In 1997, Atlanta Brewing Company brewed Old Testy Coffee Stout for the Sandy Springs Taco Mac location. But the brewery's most notable and lasting partnership is with the Vortex Bar and Grill, a two-location Atlanta institution. The beer's name and label features the Vortex's iconic "Laughing Skull" logo. The original incarnation was a full-bodied bohemian pilsner, which was dry hopped and lagered for sixty days before shipping.

===Beers===
Brews include Hoplanta India Pale Ale, Laughing Skull Amber Ale, Hop Circle India Session Ale, Dog Days Hefeweizen, A-Town Brown Ale, and Divine Bovine Chai Milk Stout.
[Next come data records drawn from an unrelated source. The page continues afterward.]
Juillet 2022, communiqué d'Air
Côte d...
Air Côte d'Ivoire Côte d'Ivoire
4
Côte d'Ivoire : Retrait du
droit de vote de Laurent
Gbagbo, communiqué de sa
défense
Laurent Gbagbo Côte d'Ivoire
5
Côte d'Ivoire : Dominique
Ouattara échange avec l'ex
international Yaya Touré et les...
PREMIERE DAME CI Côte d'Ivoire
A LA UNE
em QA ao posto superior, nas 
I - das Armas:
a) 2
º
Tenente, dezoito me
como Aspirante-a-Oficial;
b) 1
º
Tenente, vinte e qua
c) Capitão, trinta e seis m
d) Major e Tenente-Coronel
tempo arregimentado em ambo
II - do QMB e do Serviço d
Additionally, they have created the high end "Brick Mason" Series, which includes a variety of one-off high gravity beers, and frequently highlights the brewery's barrel aging program.

In 2007 ABC moved from their Williams Street location overlooking the Downtown Connector in Midtown Atlanta to 2323 Defoor Hills Rd.

In 2009, ABC released the newest version of Laughing Skull, changing it from a bohemian pilsner to a well-balanced amber ale. By the beginning of 2012, it had become their best selling beer, while Red Brick Brown, Blonde, Pale Ale, and Porter were the four standard offerings at the brewery. Inspired by the success of their barrel aged 15th Anniversary Ale, they began producing limited release beers under the Brick Mason series name in special four-packs.

In 2013 a new brewing team took over operations and began experimenting with bold ingredients and flavors. The brewery introduced new packaging to reflect their new direction. Products like Hoplanta IPA, Divine Bovine (formerly called Sacred Cow) Chai Milk Stout, Hop Circle India Session Ale, A-Town Brown, and Dog Days Ale have replaced the seasonal beers of the past.